Ich öffnete den Kühlschrank und holte Margarine und ein großes Stück Käse raus. Brot gab es auch. Dann suchte ich mir einen kleinen Kochtopf für mein Frühstücksei.
Ein Glück, daß ich keine Alpträume bekommen habe, dachte ich. Aber ich hatte verdammt lange gebraucht, bis ich eingeschlafen war.
Warum ist man so viel ängstlicher, wenn es dunkel ist? Hat das was mit Fernsehen und Kino und Krimis und Horrorfilmen zu tun? Oder kommt man mit eingebauter Angst vor der Dunkelheit auf die Welt? Oder bin ich der einzige, dem es nachts im Bett so richtig wahnsinnig eiskalt vor Entsetzen wird? Am nächsten Morgen fällt es mir immer schwer, ‚Ich selbst im Morgenlicht‘ mit dem erregten, leicht hysterischen ‚Ich selbst in der Nacht‘ zusammenzufügen. Das klappt einfach nicht. Wir scheinen nichts gemeinsam zu haben.
‚The Amigo Factor.‘
Nein, den Streifen hätte ich mir nicht anschauen sollen. Aber er war verdammt gut. Ein paar Szenen hatten sich mir für immer eingeprägt. Granger Harris in der Rolle des Philip Reardon war absolut souverän.

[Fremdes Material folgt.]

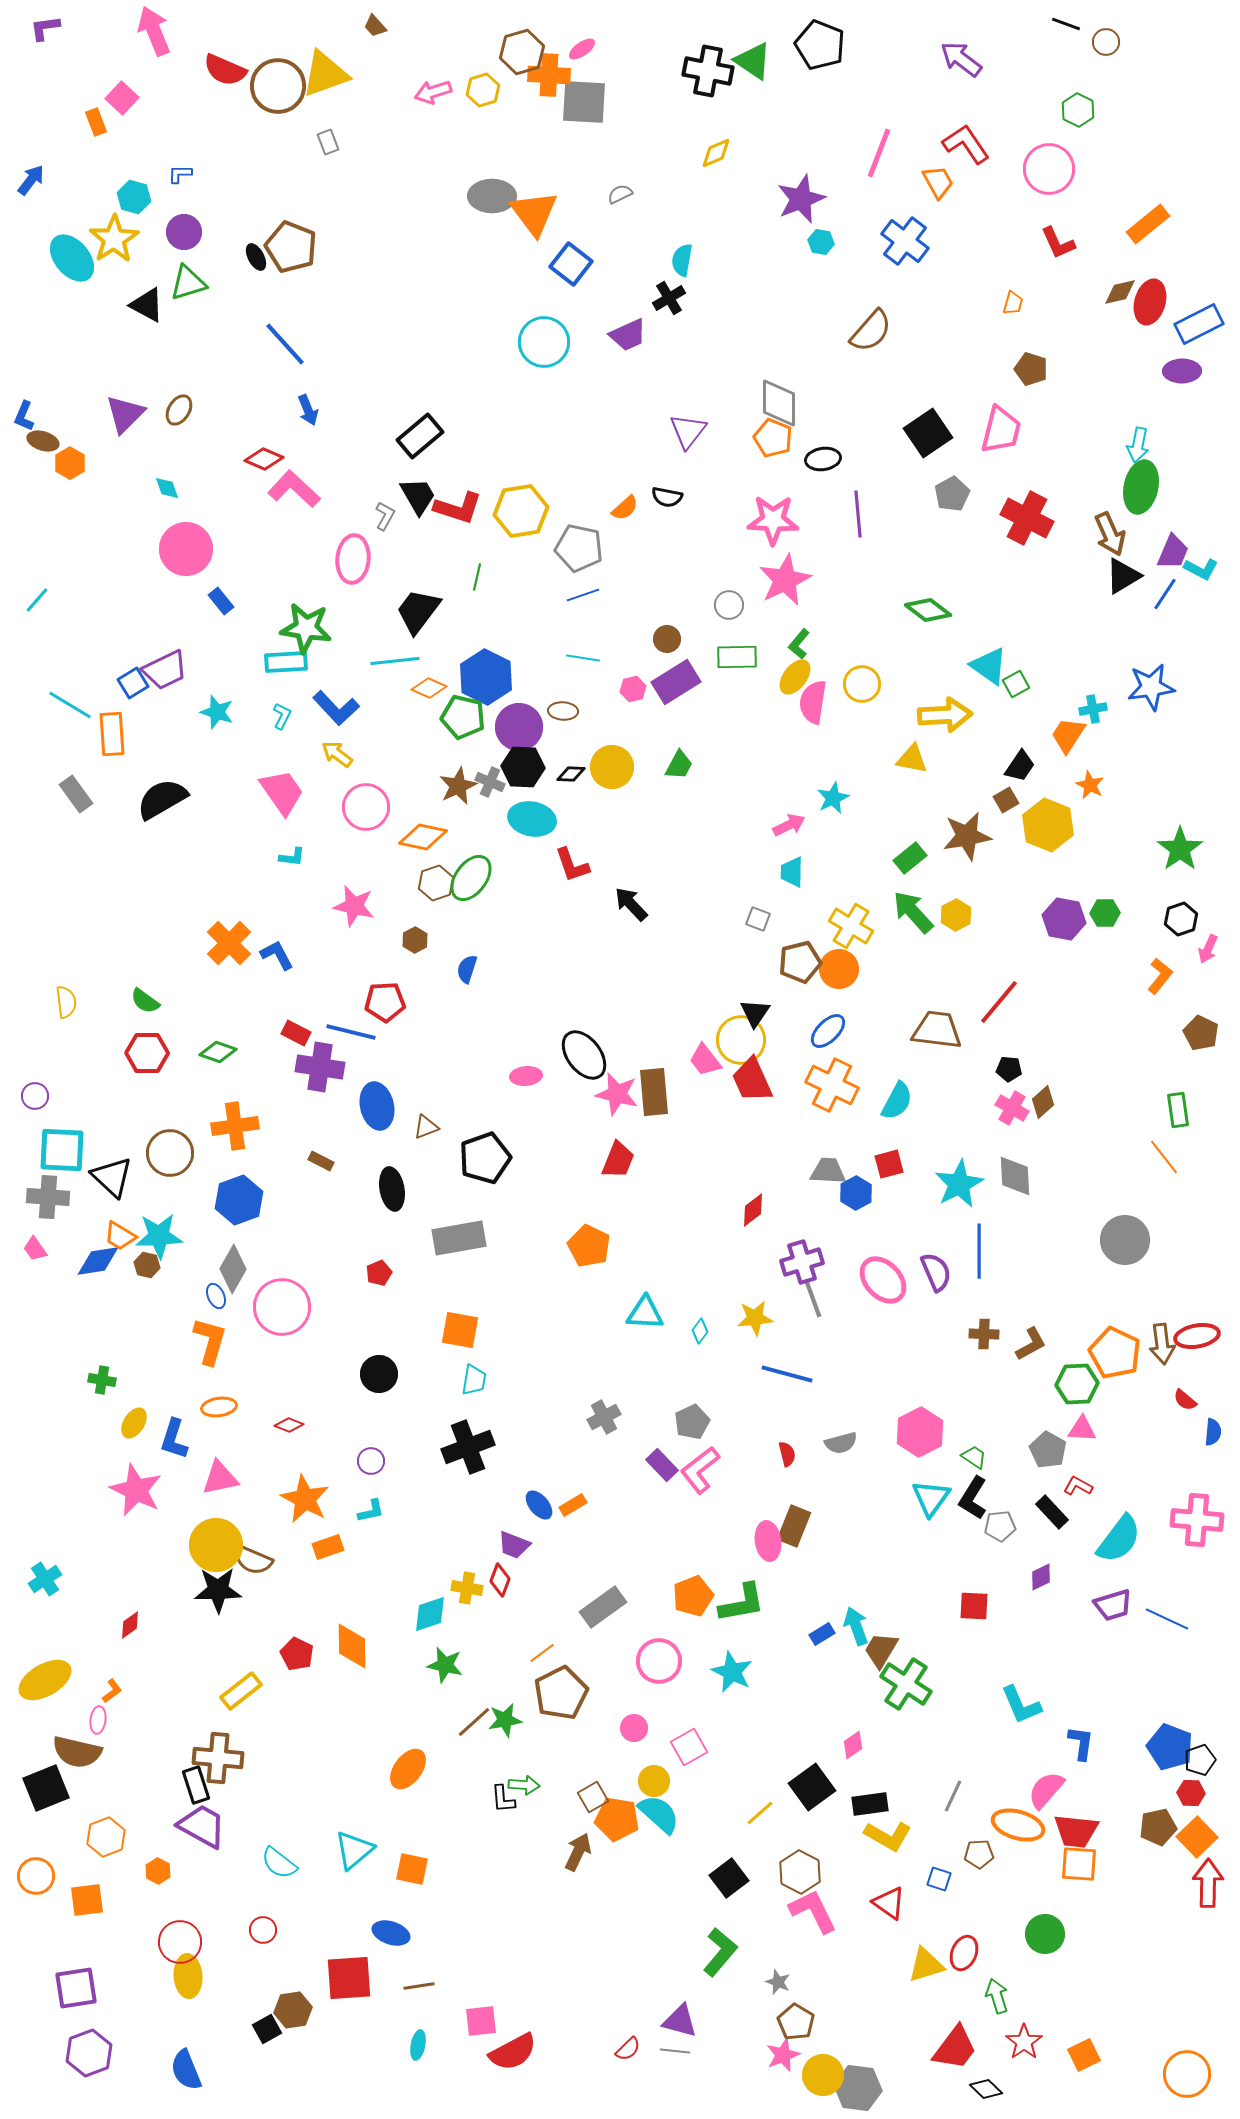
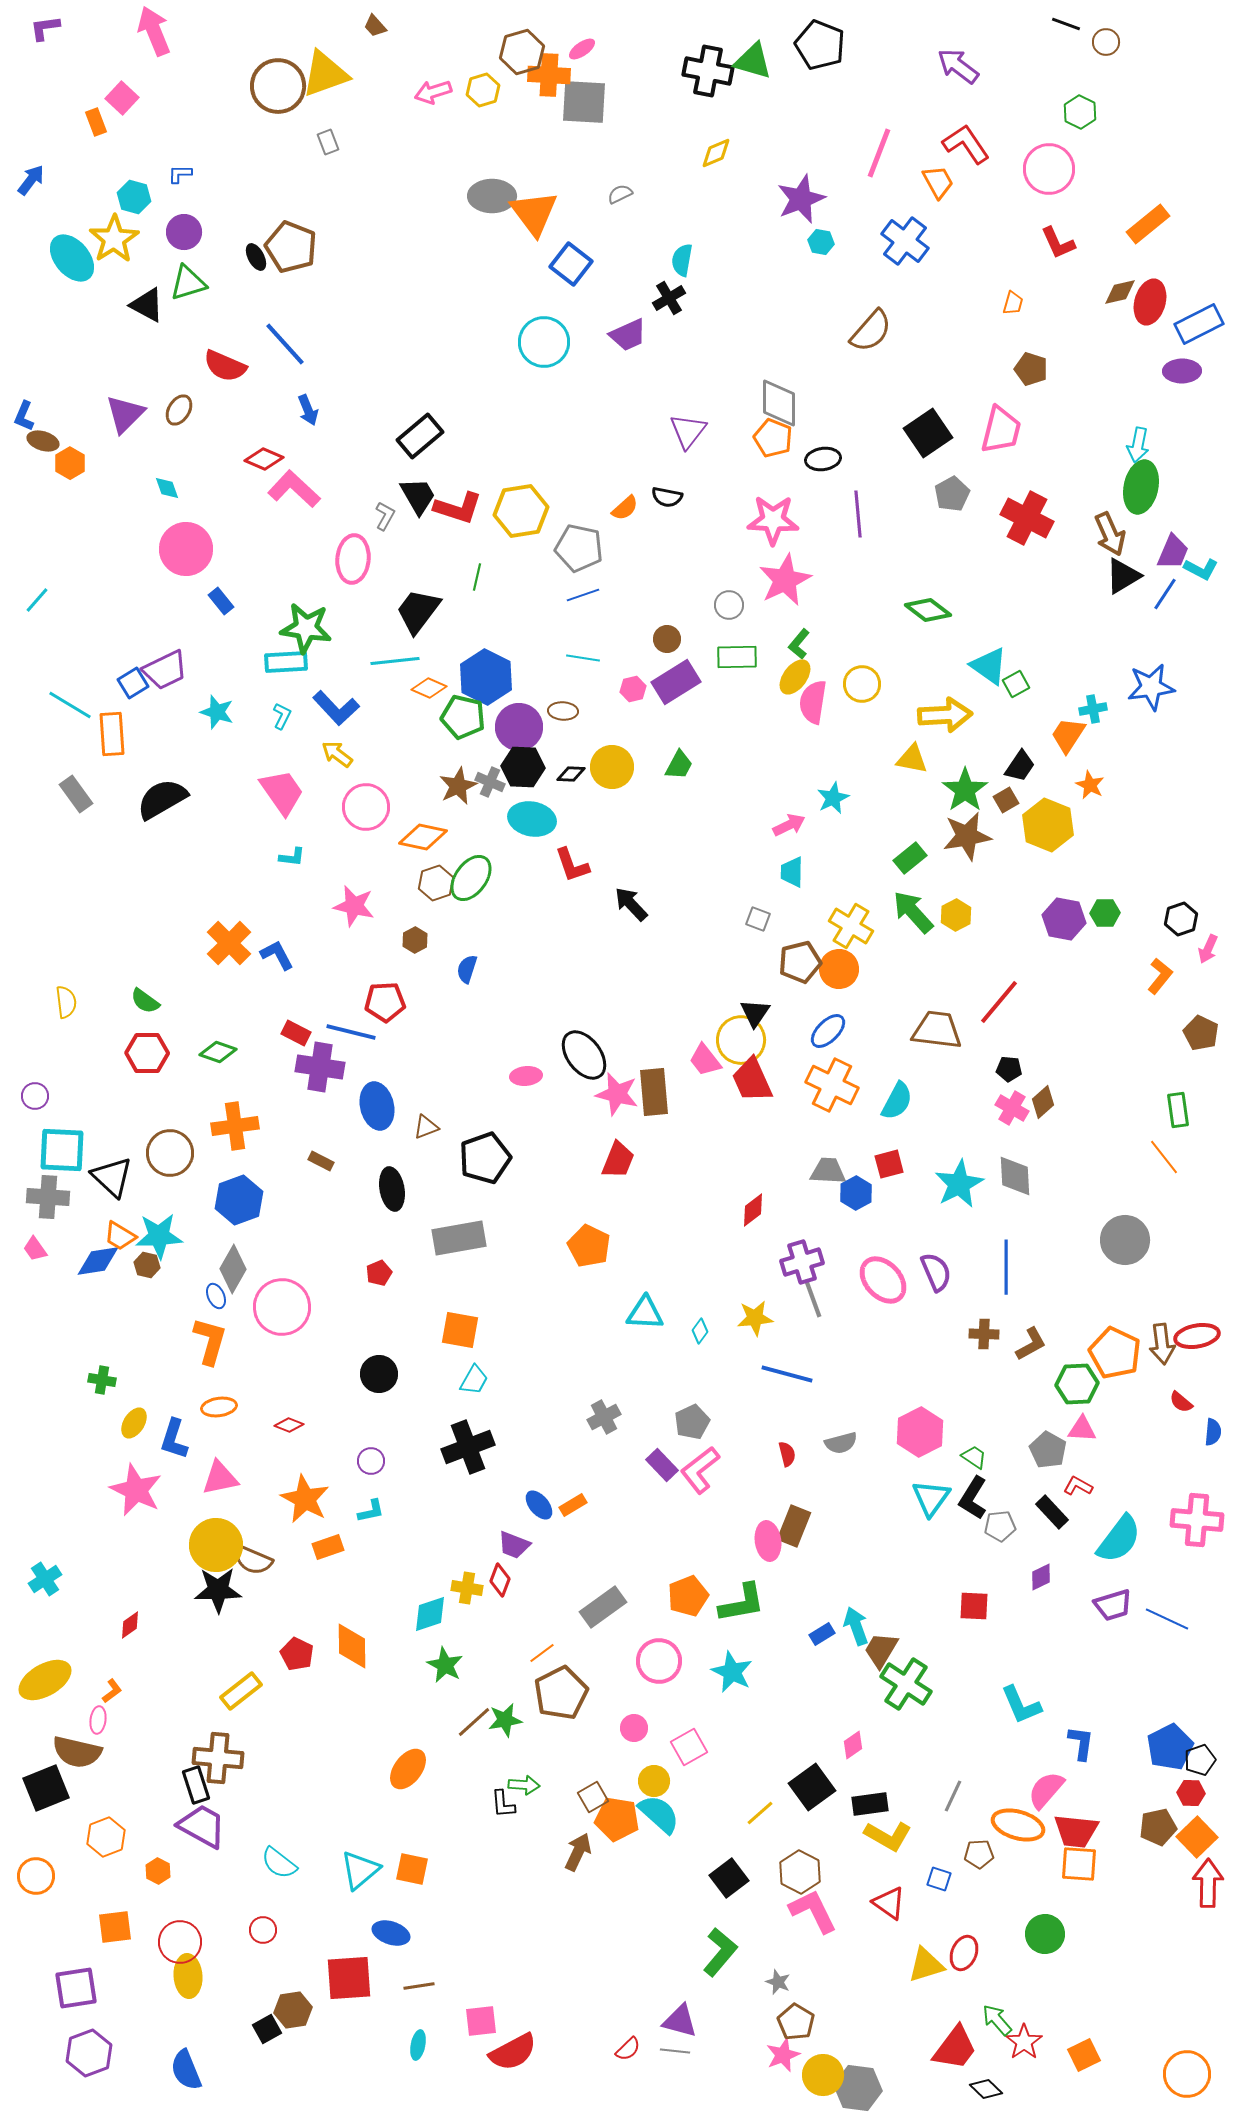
purple arrow at (961, 59): moved 3 px left, 7 px down
green triangle at (753, 61): rotated 18 degrees counterclockwise
red semicircle at (225, 70): moved 296 px down
green hexagon at (1078, 110): moved 2 px right, 2 px down
green star at (1180, 849): moved 215 px left, 59 px up
blue line at (979, 1251): moved 27 px right, 16 px down
cyan trapezoid at (474, 1380): rotated 20 degrees clockwise
red semicircle at (1185, 1400): moved 4 px left, 2 px down
orange pentagon at (693, 1596): moved 5 px left
green star at (445, 1665): rotated 15 degrees clockwise
blue pentagon at (1170, 1747): rotated 24 degrees clockwise
black L-shape at (503, 1799): moved 5 px down
cyan triangle at (354, 1850): moved 6 px right, 20 px down
orange square at (87, 1900): moved 28 px right, 27 px down
green arrow at (997, 1996): moved 24 px down; rotated 24 degrees counterclockwise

Ohne ihn wäre der Film nur halb so gut gewesen.
Komisch, daß manche Filme auch ohne eine Menge Blut und Gewalt so beklemmend und unheimlich wirken können. Während andere, wo man den Leuten alle zwei Minuten den Hals abschneidet, bloß lächerlich sind.
In ‚The Amigo Factor‘ war es die Stimmung, die so unangenehm war – ein angespanntes, verschwitztes ‚feeling‘, das einen die ganze Zeit wie auf Nadeln sitzen ließ, weil man dauernd erwartete, daß jetzt gleich etwas ganz Abscheuliches passieren würde, und das war ja dann auch der Fall.
Genau in diesem Augenblick hatte meine Mutter angerufen, und ich hatt vor Schreck fast in die Hose gemacht. Ich fuhr hoch vom Sofa und ließ meine Fluppe fallen, erwischte sie dann aber doch auf dem Teppich unterm Tisch, und dann fummelte ich noch eine gute Weile an der Fernbedienung rum, bis ich endlich den Stop-Knopf gefunden hatte. Mit meiner nervösen Mutter zu sprechen, machte mich nicht gerade weniger nervös – im Gegenteil. Um mich zu beruhigen, rauchte ich auf dem Balkon eine Zigarette, und bei dieser Gelegenheit sah ich, daß in den beiden Nachbarhäusern Licht war. Das beruhigte mich ein wenig.
Obwohl mir klar war, daß ich es lieber bleiben lassen sollte, sah ich mir auch noch den Rest des Films an.
Das hätte ich nicht tun sollen – dann wäre ich vielleicht gleich eingeschlafen. Na ja, unten auf dem Sofa bin ich dann ja doch irgendwann eingenickt, dachte ich und strich mir ein paar Brote.
Die Eieruhr klingelte, ich holte das Ei mit einem Löffel heraus und mußte ziemlich lange suchen, bis ich einen Eierbecher fand. Dann stellte ich alles auf ein großes Tablett und trug es auf die Terrasse hinaus.
„I always have breakfast on the patio – rain or shine“, sagte ich der schönen jungen Journalistin, die mir in ihrer ganzen Unsichtbarkeit gegenübersaß.
Zwischen den Bissen erzählte ich dann von meiner Büchersammlung und meinen Gemälden, von meinen Reisen, meinen Milliarden, meinen überall auf der Welt verstreuten Häusern, und von meiner streng disziplinierten Arbeitsroutine.
Ehrlich gesagt wurde es ziemlich eintönig und klang eher fad. Was soll man eigentlich werden?
Was zum Henker will ich hier auf der Welt überhaupt tun?